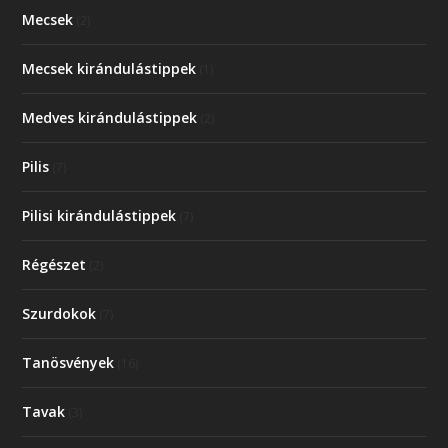
Mecsek
(2)
Mecsek kirándulástippek
(1)
Medves kirándulástippek
(2)
Pilis
(7)
Pilisi kirándulástippek
(7)
Régészet
(2)
Szurdokok
(7)
Tanösvények
(16)
Tavak
(3)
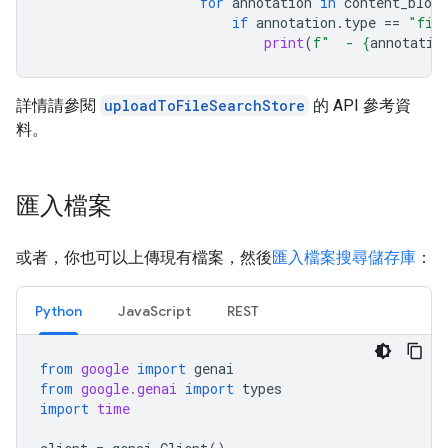
for
annotation
in
content_block
if
annotation
.
type
==
"fil
print
(
f
"  - 
{
annotatio
詳情請參閱
uploadToFileSearchStore
的 API 參考資
料。
匯入檔案
或者，你也可以上傳現有檔案，然後
匯入檔案搜尋儲存庫
：
Python
JavaScript
REST
from
google
import
genai
from
google.genai
import
types
import
time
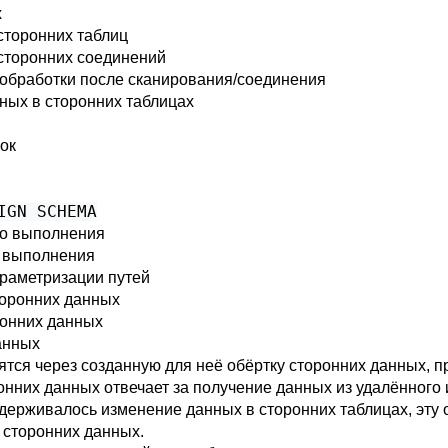
х
сторонних таблиц
сторонних соединений
обработки после сканирования/соединения
ных в сторонних таблицах
ок
IGN SCHEMA
го выполнения
о выполнения
раметризации путей
торонних данных
ронних данных
данных
ятся через созданную для неё обёртку сторонних данных,
онних данных отвечает за получение данных из удалённого 
ддерживалось изменение данных в сторонних таблицах, эту
 сторонних данных.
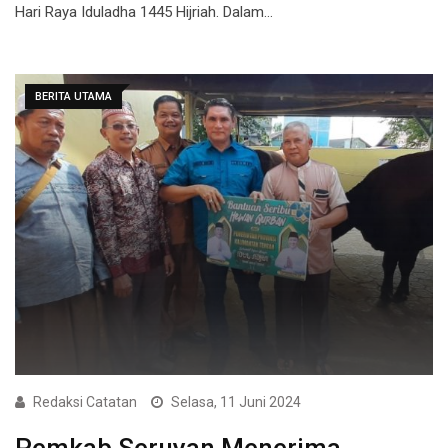
Hari Raya Iduladha 1445 Hijriah. Dalam…
BERITA UTAMA
Redaksi Catatan
Selasa, 11 Juni 2024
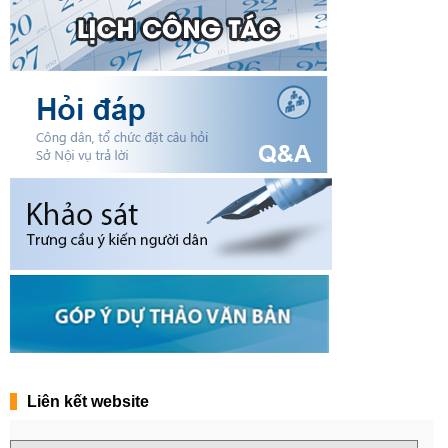
Liên kết website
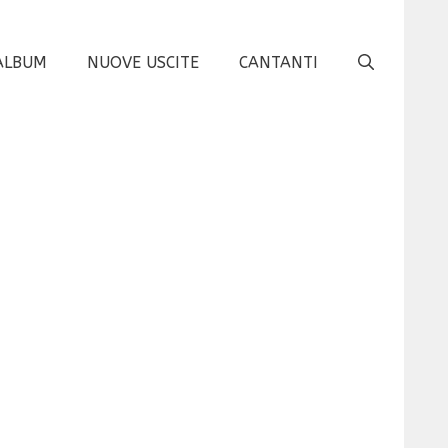
ALBUM
NUOVE USCITE
CANTANTI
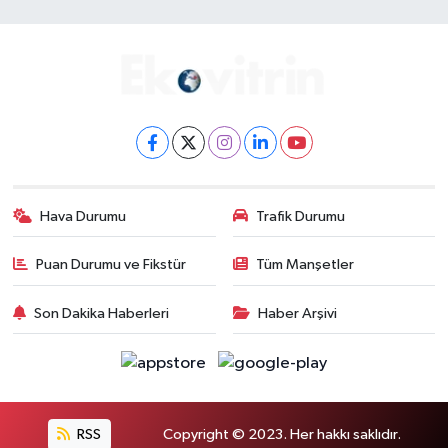
Hava Durumu
Trafik Durumu
Puan Durumu ve Fikstür
Tüm Manşetler
Son Dakika Haberleri
Haber Arşivi
RSS
Copyright © 2023. Her hakkı saklıdır.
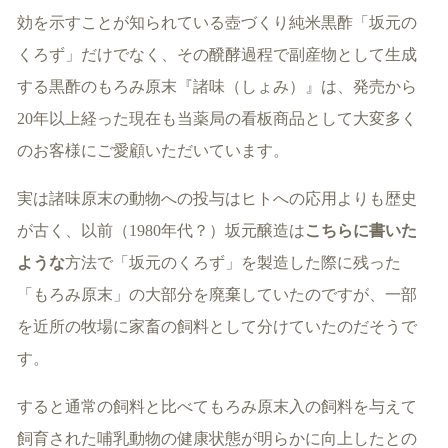
効を示すことが知られている壺づくり純米黒酢「坂元の
くろず」だけでなく、その醗酵過程で副産物として生成
する黒酢のもろみ原末『諸味（しょみ）』は、発売から
20年以上経った現在も当薬局の看板商品として大変多く
のお客様にご愛顧いただいています。
実は諸味原末の動物への投与はヒトへの応用よりも歴史
が古く、以前（1980年代？）坂元醸造は
こちらに書いた
ような
方法で「坂元のくろず」を製造した際に残った
「もろみ原末」の大部分を廃棄していたのですが、一部
を近所の牧場に家畜の飼料として分けていたのだそうで
す。
すると通常の飼料と比べてもろみ原末入の飼料を与えて
飼育された哺乳動物の健康状態が明らかに向上したとの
---+---
AIM OF THE EXERCISE
Copy out all the data above exactly, pictures excluded.

COMPLETED TASK
Mecsek
(2)
Mecsek kirándulástippek
(1)
Medves kirándulástippek
(2)
Pilis
(7)
Pilisi kirándulástippek
(7)
Régészet
(2)
Szurdokok
(7)
Tanösvények
(16)
Tavak
(3)
for
annotation
in
content_block
if
annotation
.
type
==
"fil
print
(
f
"  - 
{
annotatio
詳情請參閱
uploadToFileSearchStore
的 API 參考資
料。
匯入檔案
或者，你也可以上傳現有檔案，然後
匯入檔案搜尋儲存庫
：
Python
JavaScript
REST
from
google
import
genai
from
google.genai
import
types
import
time
х
сторонних таблиц
сторонних соединений
обработки после сканирования/соединения
ных в сторонних таблицах
ок
IGN SCHEMA
го выполнения
о выполнения
раметризации путей
торонних данных
ронних данных
данных
ятся через созданную для неё обёртку сторонних данных,
онних данных отвечает за получение данных из удалённого 
ддерживалось изменение данных в сторонних таблицах, эту
 сторонних данных.
Hari Raya Iduladha 1445 Hijriah. Dalam…
BERITA UTAMA
Redaksi Catatan
Selasa, 11 Juni 2024
Liên kết website
ALBUM
NUOVE USCITE
CANTANTI
Hava Durumu
Trafik Durumu
Puan Durumu ve Fikstür
Tüm Manşetler
Son Dakika Haberleri
Haber Arşivi
RSS
Copyright © 2023. Her hakkı saklıdır.
効を示すことが知られている壺づくり純米黒酢「坂元の
くろず」だけでなく、その醗酵過程で副産物として生成
する黒酢のもろみ原末『諸味（しょみ）』は、発売から
20年以上経った現在も当薬局の看板商品として大変多く
のお客様にご愛顧いただいています。
実は諸味原末の動物への投与はヒトへの応用よりも歴史
が古く、以前（1980年代？）坂元醸造は
こちらに書いた
ような
方法で「坂元のくろず」を製造した際に残った
「もろみ原末」の大部分を廃棄していたのですが、一部
を近所の牧場に家畜の飼料として分けていたのだそうで
す。
すると通常の飼料と比べてもろみ原末入の飼料を与えて
飼育された哺乳動物の健康状態が明らかに向上したとの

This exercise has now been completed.